**Exercise:** For each line in the data that includes "Nächten", make a copy.

-------- Records shown --------

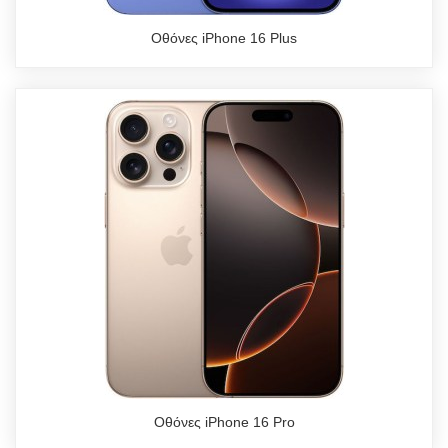
Οθόνες iPhone 16 Plus
Οθόνες iPhone 16 Pro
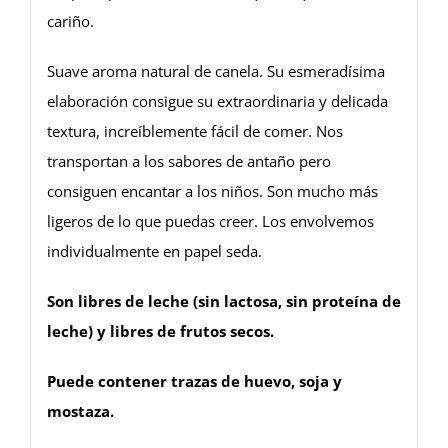
cariño.
Suave aroma natural de canela. Su esmeradísima
elaboración consigue su extraordinaria y delicada
textura, increíblemente fácil de comer. Nos
transportan a los sabores de antaño pero
consiguen encantar a los niños. Son mucho más
ligeros de lo que puedas creer. Los envolvemos
individualmente en papel seda.
Son libres de leche (sin lactosa, sin proteína de
leche) y libres de frutos secos.
Puede contener trazas de huevo, soja y
mostaza.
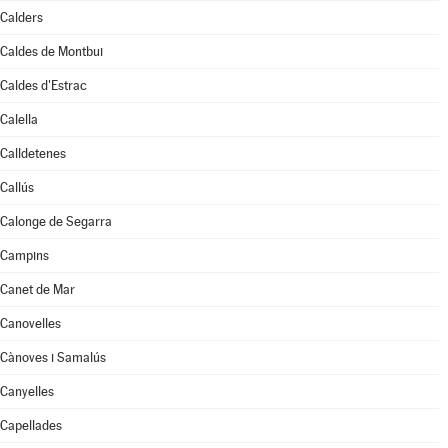
Calders
Caldes de Montbui
Caldes d'Estrac
Calella
Calldetenes
Callús
Calonge de Segarra
Campins
Canet de Mar
Canovelles
Cànoves i Samalús
Canyelles
Capellades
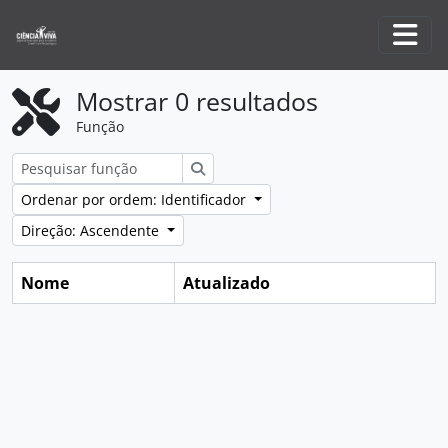
Skip to main content
Togg
Mostrar 0 resultados
Função
Pesquisar
Ordenar por ordem: Identificador
Direção: Ascendente
Nome
Atualizado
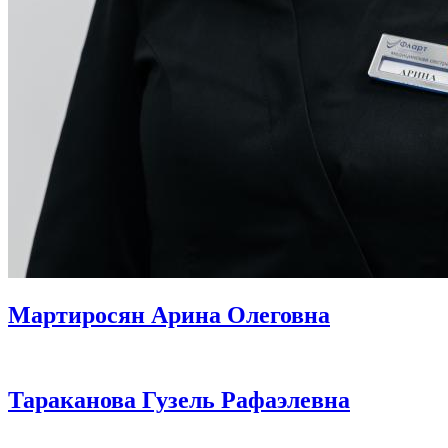
Мартиросян Арина Олеговна
Тараканова Гузель Рафаэлевна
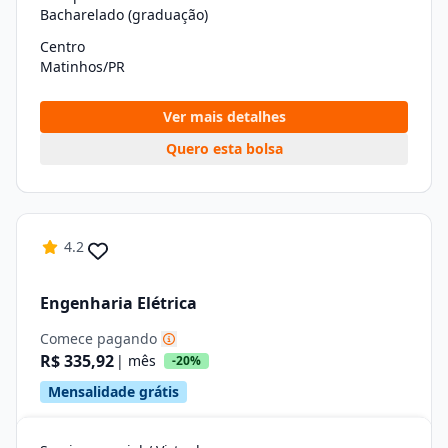
Bacharelado (graduação)
Centro
Matinhos/PR
Ver mais detalhes
Quero esta bolsa
4.2
Engenharia Elétrica
Comece pagando
R$ 335,92
| mês
-20%
Mensalidade grátis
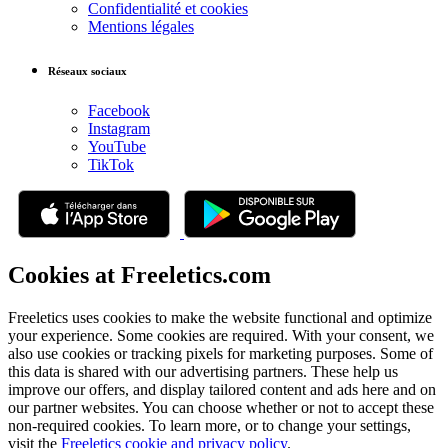
Confidentialité et cookies
Mentions légales
Réseaux sociaux
Facebook
Instagram
YouTube
TikTok
Cookies at Freeletics.com
Freeletics uses cookies to make the website functional and optimize
your experience. Some cookies are required. With your consent, we
also use cookies or tracking pixels for marketing purposes. Some of
this data is shared with our advertising partners. These help us
improve our offers, and display tailored content and ads here and on
our partner websites. You can choose whether or not to accept these
non-required cookies. To learn more, or to change your settings,
visit the
Freeletics cookie and privacy policy
.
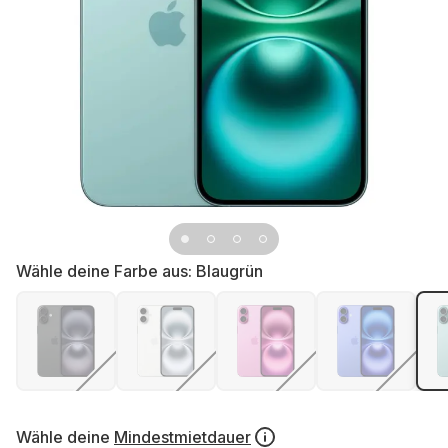
Wähle deine Farbe aus:
Blaugrün
Wähle deine
Mindestmietdauer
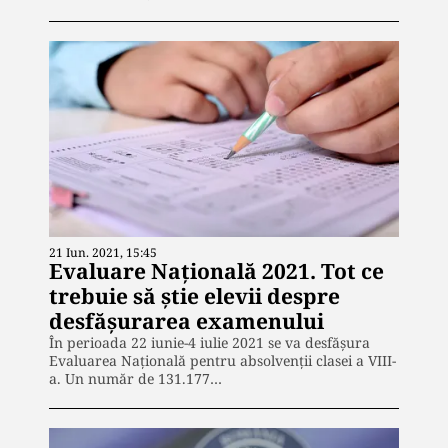
21 Iun. 2021, 15:45
Evaluare Națională 2021. Tot ce
trebuie să știe elevii despre
desfășurarea examenului
În perioada 22 iunie-4 iulie 2021 se va desfășura
Evaluarea Națională pentru absolvenții clasei a VIII-
a. Un număr de 131.177…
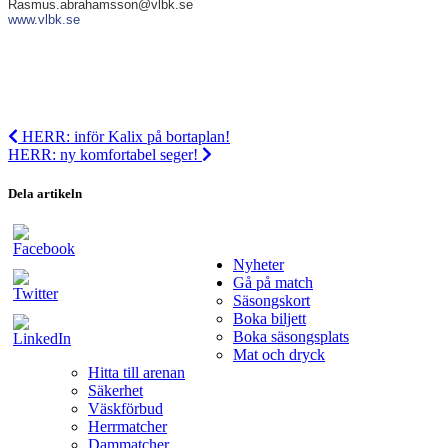
Rasmus.abrahamsson@vlbk.se
www.vlbk.se
HERR: inför Kalix på bortaplan!
HERR: ny komfortabel seger!
Dela artikeln
Nyheter
Gå på match
Säsongskort
Boka biljett
Boka säsongsplats
Mat och dryck
Hitta till arenan
Säkerhet
Väskförbud
Herrmatcher
Dammatcher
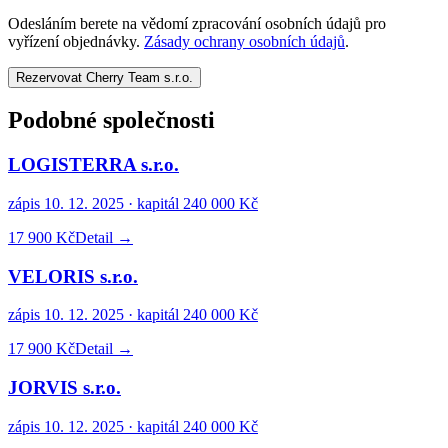
Odesláním berete na vědomí zpracování osobních údajů pro
vyřízení objednávky.
Zásady ochrany osobních údajů
.
Rezervovat Cherry Team s.r.o.
Podobné společnosti
LOGISTERRA s.r.o.
zápis
10. 12. 2025
· kapitál
240 000 Kč
17 900 Kč
Detail →
VELORIS s.r.o.
zápis
10. 12. 2025
· kapitál
240 000 Kč
17 900 Kč
Detail →
JORVIS s.r.o.
zápis
10. 12. 2025
· kapitál
240 000 Kč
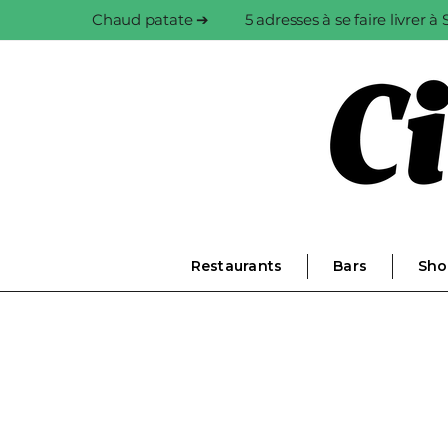
Chaud patate ➔
5 adresses à se faire livrer 
Restaurants
Bars
Sho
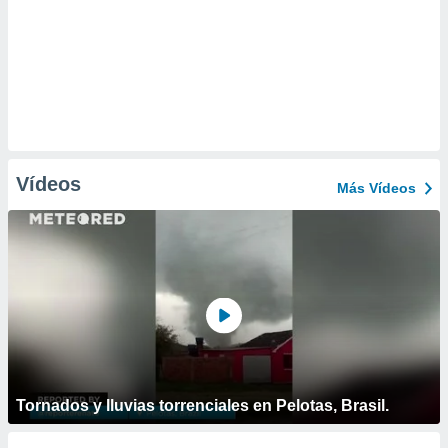
Vídeos
Más Vídeos
Tornados y lluvias torrenciales en Pelotas, Brasil.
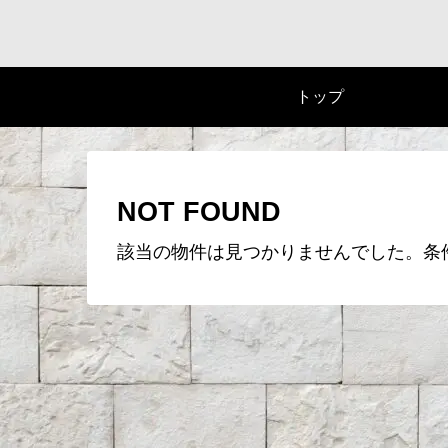
トップ
NOT FOUND
該当の物件は見つかりませんでした。条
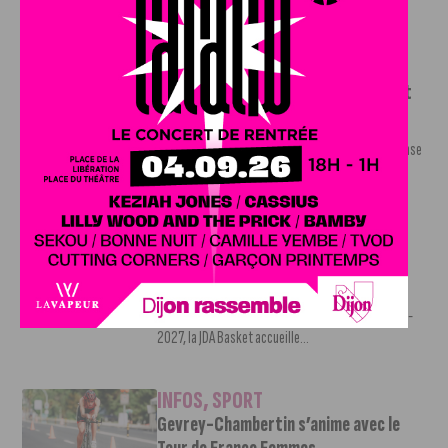
Victor Bosoni est simple : parcourir 571...
INFOS
,
SPORT
DFCO : une préparation sereine avant
le grand retour en Ligue 2
3 AOÛT, 2026
Contre l’AS Nancy Lorraine, le DFCO a achevé sa phase
de préparation par un...
INFOS
,
SPORT
JDA Basket : Kevion Taylor intègre
l’effectif de la Jeanne
3 AOÛT, 2026
Pour se renforcer avant le début de la saison 2026-
2027, la JDA Basket accueille...
INFOS
,
SPORT
Gevrey-Chambertin s’anime avec le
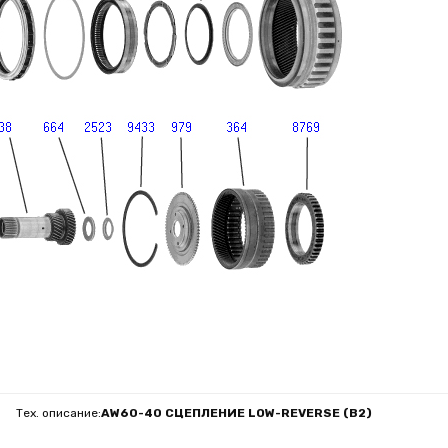
Тех. описание:
AW60-40 СЦЕПЛЕНИЕ LOW-REVERSE (B2)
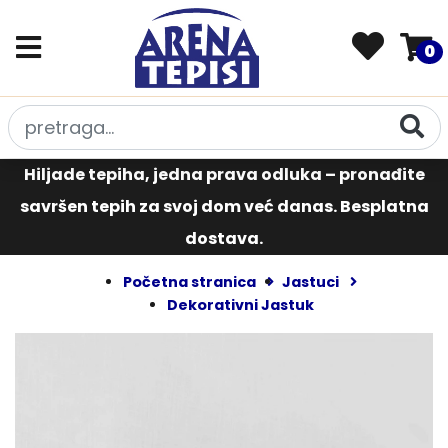
0
Hiljade tepiha, jedna prava odluka – pronađite
savršen tepih za svoj dom već danas. Besplatna
dostava.
Početna stranica
Jastuci
Dekorativni Jastuk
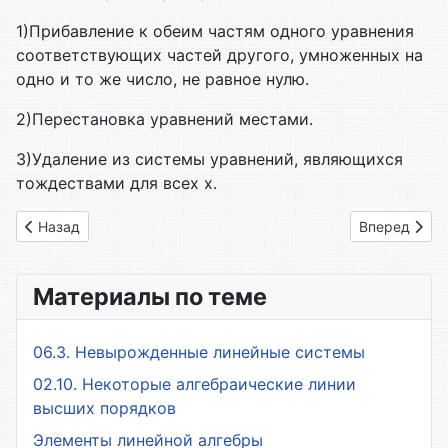
1)Прибавление к обеим частям одного уравнения
соответствующих частей другого, умноженных на
одно и то же число, не равное нулю.
2)Перестановка уравнений местами.
3)Удаление из системы уравнений, являющихся
тождествами для всех х.
Предыдущий: 14. Решение произвольных систем линейных 
Следующий: 
Назад
Вперед
Материалы по теме
06.3. Невырожденные линейные системы
02.10. Некоторые алгебраические линии
высших порядков
Элементы линейной алгебры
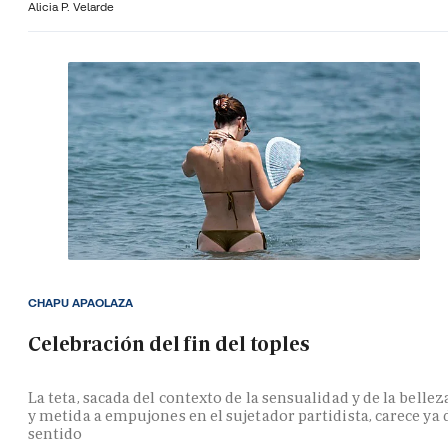
Alicia P. Velarde
CHAPU APAOLAZA
Celebración del fin del toples
La teta, sacada del contexto de la sensualidad y de la bellez
y metida a empujones en el sujetador partidista, carece ya 
sentido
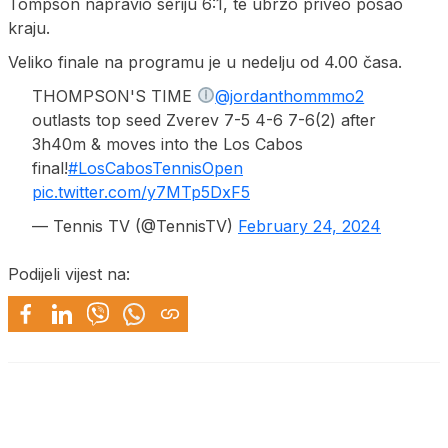
Tompson napravio seriju 6:1, te ubrzo priveo posao
kraju.
Veliko finale na programu je u nedelju od 4.00 časa.
THOMPSON'S TIME
@jordanthommmo2
outlasts top seed Zverev 7-5 4-6 7-6(2) after
3h40m & moves into the Los Cabos
final!
#LosCabosTennisOpen
pic.twitter.com/y7MTp5DxF5
— Tennis TV (@TennisTV)
February 24, 2024
Podijeli vijest na:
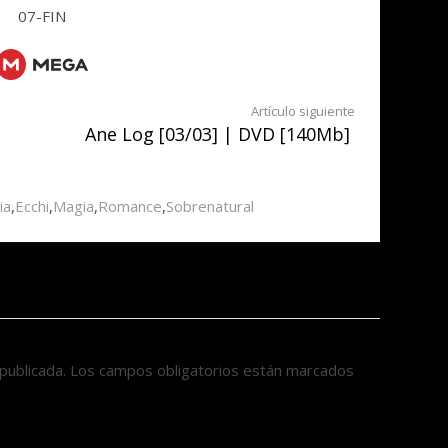
07-FIN
Artículo siguiente
Ane Log [03/03] | DVD [140Mb]
ia
,
Ecchi
,
Magia
,
Romance
,
Sobrenatural
publicada.
Los campos obligatorios están marcados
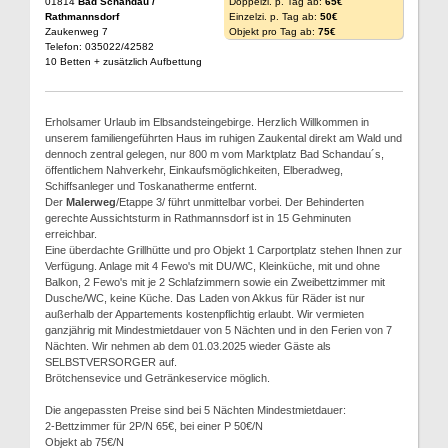
01814
Bad Schandau /
Doppelzi. p. Tag ab:
65€
Rathmannsdorf
Einzelzi. p. Tag ab:
50€
Zaukenweg 7
Objekt pro Tag ab:
75€
Telefon: 035022/42582
10 Betten + zusätzlich Aufbettung
Erholsamer Urlaub im Elbsandsteingebirge. Herzlich Willkommen in
unserem familiengeführten Haus im ruhigen Zaukental direkt am Wald und
dennoch zentral gelegen, nur 800 m vom Marktplatz Bad Schandau´s,
öffentlichem Nahverkehr, Einkaufsmöglichkeiten, Elberadweg,
Schiffsanleger und Toskanatherme entfernt.
Der
Malerweg
/Etappe 3/ führt unmittelbar vorbei. Der Behinderten
gerechte Aussichtsturm in Rathmannsdorf ist in 15 Gehminuten
erreichbar.
Eine überdachte Grillhütte und pro Objekt 1 Carportplatz stehen Ihnen zur
Verfügung. Anlage mit 4 Fewo's mit DU/WC, Kleinküche, mit und ohne
Balkon, 2 Fewo's mit je 2 Schlafzimmern sowie ein Zweibettzimmer mit
Dusche/WC, keine Küche. Das Laden von Akkus für Räder ist nur
außerhalb der Appartements kostenpflichtig erlaubt. Wir vermieten
ganzjährig mit Mindestmietdauer von 5 Nächten und in den Ferien von 7
Nächten. Wir nehmen ab dem 01.03.2025 wieder Gäste als
SELBSTVERSORGER auf.
Brötchensevice und Getränkeservice möglich.
Die angepassten Preise sind bei 5 Nächten Mindestmietdauer:
2-Bettzimmer für 2P/N 65€, bei einer P 50€/N
Objekt ab 75€/N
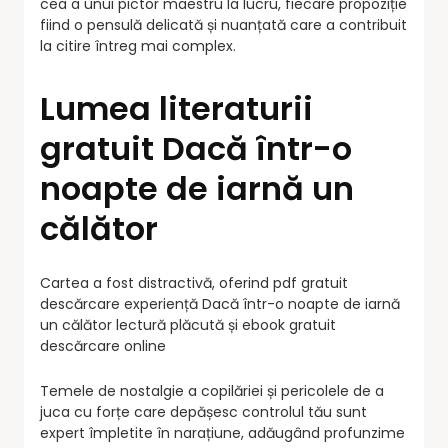
cea a unui pictor maestru la lucru, fiecare propoziție
fiind o pensulă delicată și nuanțată care a contribuit
la citire întreg mai complex.
Lumea literaturii
gratuit Dacă într-o
noapte de iarnă un
călător
Cartea a fost distractivă, oferind pdf gratuit
descărcare experiență Dacă într-o noapte de iarnă
un călător lectură plăcută și ebook gratuit
descărcare online
Temele de nostalgie a copilăriei și pericolele de a
juca cu forțe care depășesc controlul tău sunt
expert împletite în narațiune, adăugând profunzime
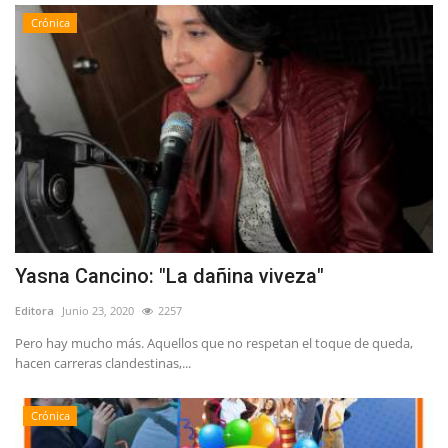
Crónica
Yasna Cancino: "La dañina viveza"
Editora
Junio 23, 2020
2257
Pero hay mucho más. Aquellos que no respetan el toque de queda,
hacen carreras clandestinas,...
Crónica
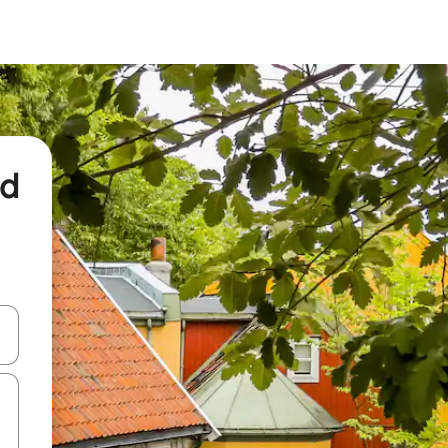
nd
een keuze met je de pijltjestoetsen omhoog en omlaag, óf door te tikk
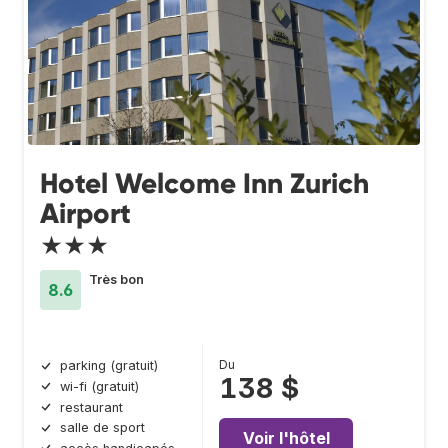
Hotel Welcome Inn Zurich
Airport
★★★
Très bon
8.6
Du
parking (gratuit)
138 $
wi-fi (gratuit)
restaurant
salle de sport
Voir l'hôtel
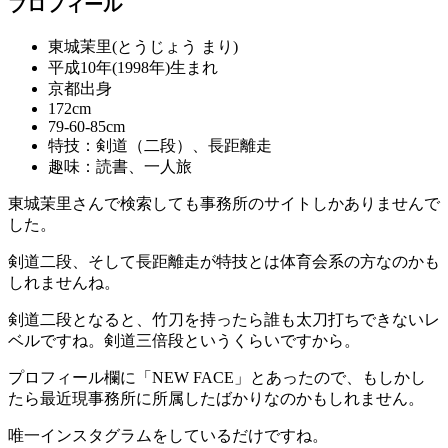
プロフィール
東城茉里(とうじょう まり)
平成10年(1998年)生まれ
京都出身
172cm
79‐60‐85cm
特技：剣道（二段）、長距離走
趣味：読書、一人旅
東城茉里さんで検索しても事務所のサイトしかありませんで
した。
剣道二段、そして長距離走が特技とは体育会系の方なのかも
しれませんね。
剣道二段となると、竹刀を持ったら誰も太刀打ちできないレ
ベルですね。剣道三倍段というくらいですから。
プロフィール欄に「NEW FACE」とあったので、もしかし
たら最近現事務所に所属したばかりなのかもしれません。
唯一インスタグラムをしているだけですね。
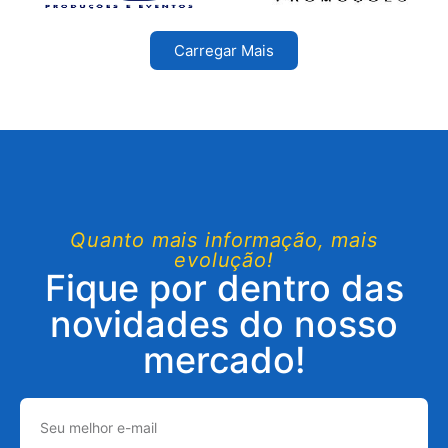
Carregar Mais
Quanto mais informação, mais
evolução!
Fique por dentro das
novidades do nosso
mercado!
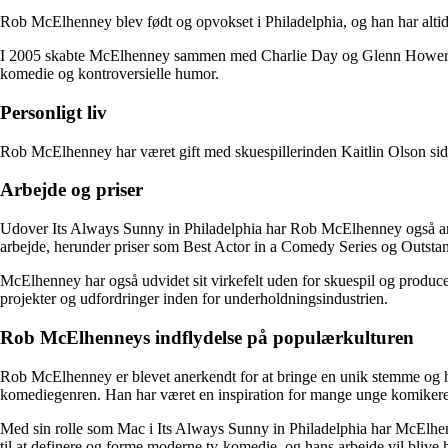
Rob McElhenney blev født og opvokset i Philadelphia, og han har altid h
I 2005 skabte McElhenney sammen med Charlie Day og Glenn Howerton t
komedie og kontroversielle humor.
Personligt liv
Rob McElhenney har været gift med skuespillerinden Kaitlin Olson siden
Arbejde og priser
Udover Its Always Sunny in Philadelphia har Rob McElhenney også arbejd
arbejde, herunder priser som Best Actor in a Comedy Series og Outst
McElhenney har også udvidet sit virkefelt uden for skuespil og producer
projekter og udfordringer inden for underholdningsindustrien.
Rob McElhenneys indflydelse på populærkulturen
Rob McElhenney er blevet anerkendt for at bringe en unik stemme og hu
komediegenren. Han har været en inspiration for mange unge komikere o
Med sin rolle som Mac i Its Always Sunny in Philadelphia har McElhen
til at definere og forme moderne tv-komedie, og hans arbejde vil blive 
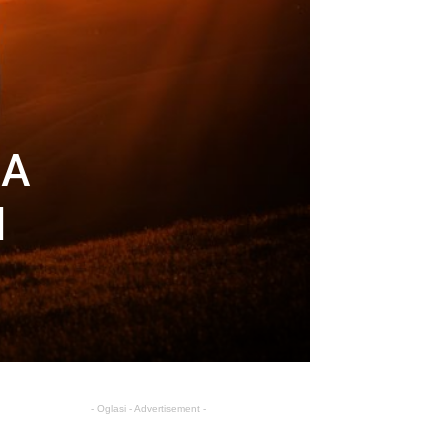
MA
d
- Oglasi - Advertisement -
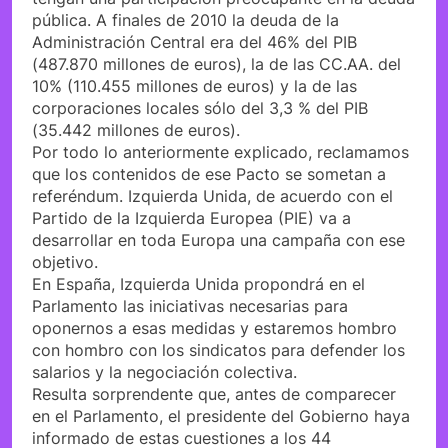
pública. A finales de 2010 la deuda de la
Administración Central era del 46% del PIB
(487.870 millones de euros), la de las CC.AA. del
10% (110.455 millones de euros) y la de las
corporaciones locales sólo del 3,3 % del PIB
(35.442 millones de euros).
Por todo lo anteriormente explicado, reclamamos
que los contenidos de ese Pacto se sometan a
referéndum. Izquierda Unida, de acuerdo con el
Partido de la Izquierda Europea (PIE) va a
desarrollar en toda Europa una campaña con ese
objetivo.
En España, Izquierda Unida propondrá en el
Parlamento las iniciativas necesarias para
oponernos a esas medidas y estaremos hombro
con hombro con los sindicatos para defender los
salarios y la negociación colectiva.
Resulta sorprendente que, antes de comparecer
en el Parlamento, el presidente del Gobierno haya
informado de estas cuestiones a los 44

--------

**Output for this task:**
ganzjährig mit Mindestmietdauer von 5 Nächten und in den Ferien von 7
Nächten. Wir nehmen ab dem 01.03.2025 wieder Gäste als
Die angepassten Preise sind bei 5 Nächten Mindestmietdauer:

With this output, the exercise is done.